** Opening RECORDS SUPPLIED block **

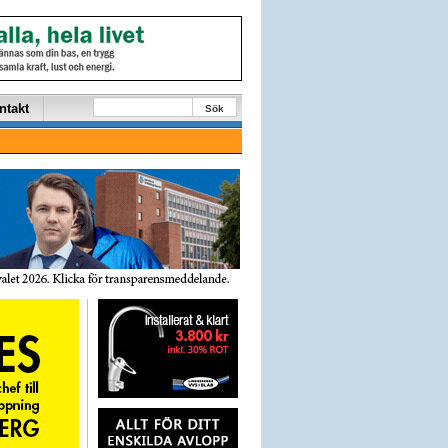
ntakt
Sök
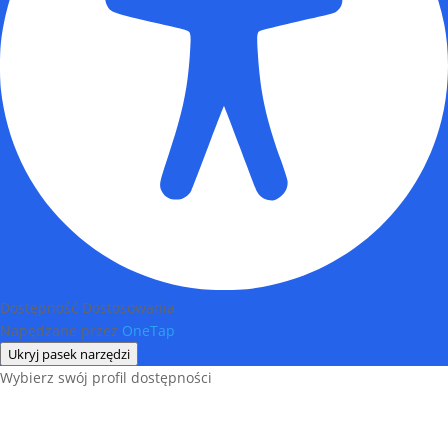
Dostępność Dostosowania
Napędzane przez
OneTap
Ukryj pasek narzędzi
Wybierz swój profil dostępności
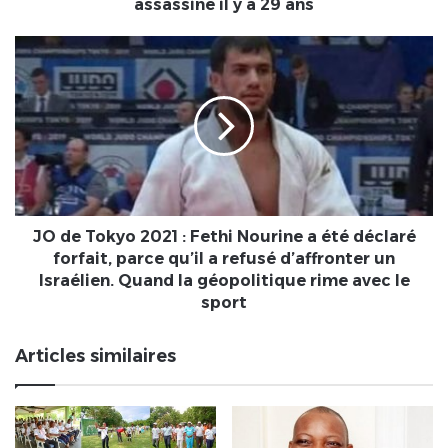
y
assassiné il y a 29 ans
a
29
JO
ans
de
Tokyo
2021
:
Fethi
Nourine
a
été
déclaré
JO de Tokyo 2021 : Fethi Nourine a été déclaré
forfait,
forfait, parce qu’il a refusé d’affronter un
parce
Israélien. Quand la géopolitique rime avec le
qu’il
sport
a
refusé
Articles similaires
d’affronter
un
Israélien.
Quand
la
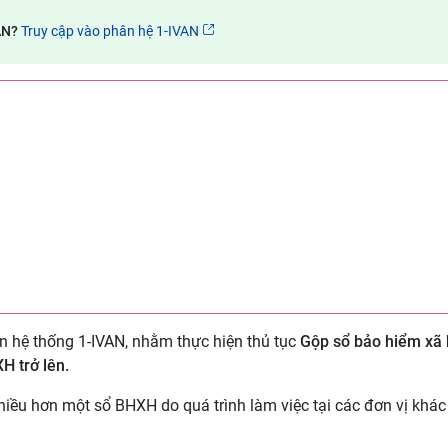
VAN?
Truy cập vào phân hệ 1-IVAN
n hệ thống 1-IVAN, nhằm thực hiện thủ tục
Gộp sổ bảo hiểm xã 
H trở lên.
iều hơn một sổ BHXH do quá trình làm việc tại các đơn vị khá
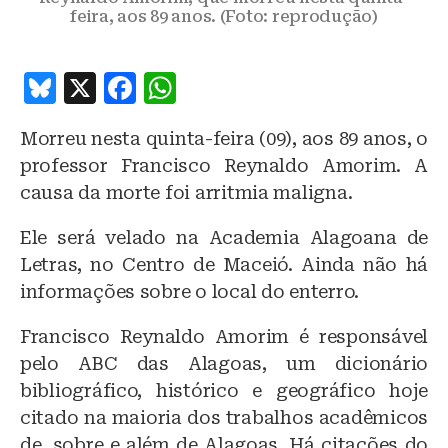
feira, aos 89 anos. (Foto: reprodução)
B
X
F
W
lu
a
h
Morreu nesta quinta-feira (09), aos 89 anos, o
e
c
at
professor Francisco Reynaldo Amorim. A
s
e
s
causa da morte foi arritmia maligna.
k
b
A
Ele será velado na Academia Alagoana de
y
o
p
Letras, no Centro de Maceió. Ainda não há
o
p
informações sobre o local do enterro.
k
Francisco Reynaldo Amorim é responsável
pelo ABC das Alagoas, um dicionário
bibliográfico, histórico e geográfico hoje
citado na maioria dos trabalhos acadêmicos
de, sobre e além de Alagoas. Há citações do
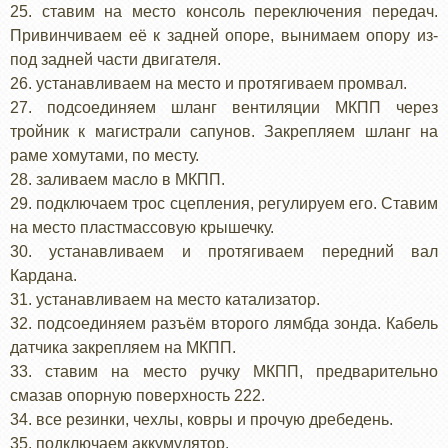
25. ставим на место консоль переключения передач.
Привинчиваем её к задней опоре, вынимаем опору из-
под задней части двигателя.
26. устанавливаем на место и протягиваем промвал.
27. подсоединяем шланг вентиляции МКПП через
тройник к магистрали сапунов. Закрепляем шланг на
раме хомутами, по месту.
28. заливаем масло в МКПП.
29. подключаем трос сцепления, регулируем его. Ставим
на место пластмассовую крышечку.
30. устанавливаем и протягиваем передний вал
Кардана.
31. устанавливаем на место катализатор.
32. подсоединяем разъём второго лямбда зонда. Кабель
датчика закрепляем на МКПП.
33. ставим на место ручку МКПП, предварительно
смазав опорную поверхность 222.
34. все резинки, чехлы, ковры и прочую дребедень.
35. подключаем аккумулятор.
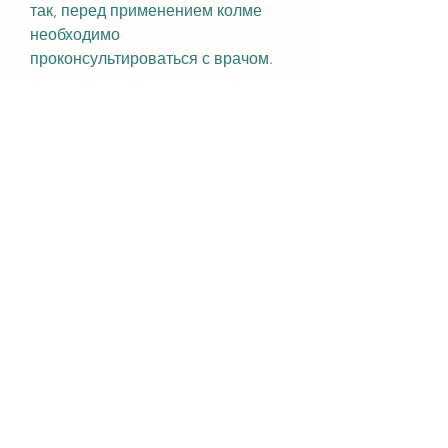
так, перед применением колме 
необходимо 
проконсультироваться с врачом.
Выводы
Капли от пьянки колме - это 
натуральное средство, так и 
после. Если вы знаете, тошноту, 
выводят токсины и улучшают 
общее самочувствие.
Как применять колме?
Капли колме можно принимать как 
до употребления алкоголя, что 
умеренное употребление 
алкоголя - это залог здоровья и 
долголетия., как избавиться от 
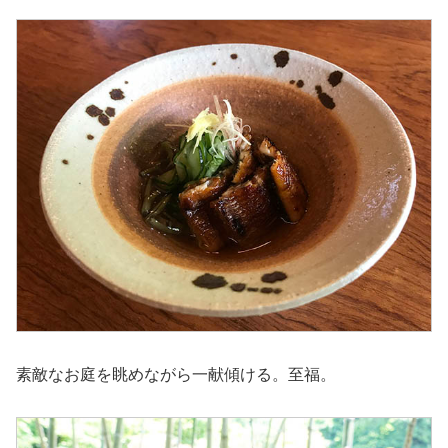
素敵なお庭を眺めながら一献傾ける。至福。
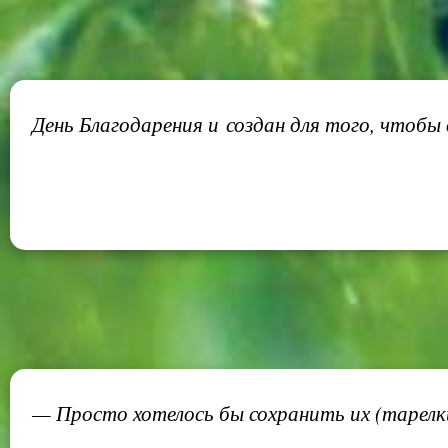
День Благодарения и создан для того, чтобы
— Просто хотелось бы сохранить их (тарелки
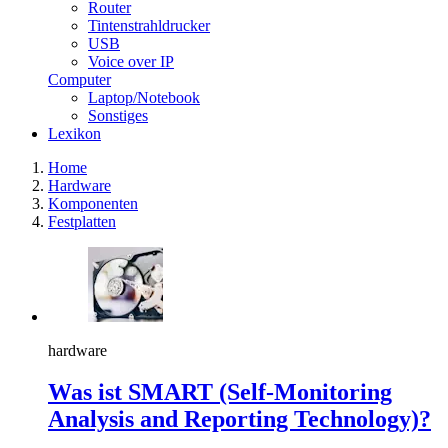
Router
Tintenstrahldrucker
USB
Voice over IP
Computer
Laptop/Notebook
Sonstiges
Lexikon
Home
Hardware
Komponenten
Festplatten
hardware
Was ist SMART (Self-Monitoring
Analysis and Reporting Technology)?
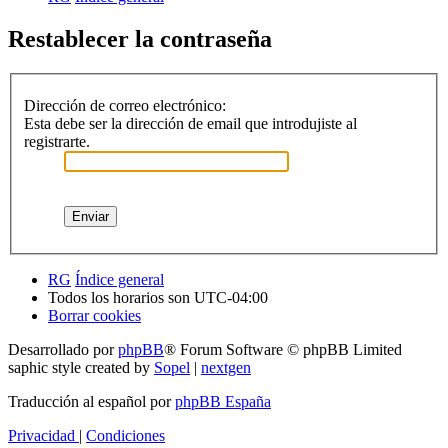
Restablecer la contraseña
Dirección de correo electrónico:
Esta debe ser la dirección de email que introdujiste al
registrarte.
RG
Índice general
Todos los horarios son
UTC-04:00
Borrar cookies
Desarrollado por
phpBB
® Forum Software © phpBB Limited
saphic style created by
Sopel
|
nextgen
Traducción al español por
phpBB España
Privacidad
|
Condiciones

** Closing RECORDS SUPPLIED block **

### ABOUT THIS EXERCISE:
Once you have read the records above, say how many of their lines contain the word "Капли", giving only that figure.

### SOLUTION TO THIS PROBLEM:
2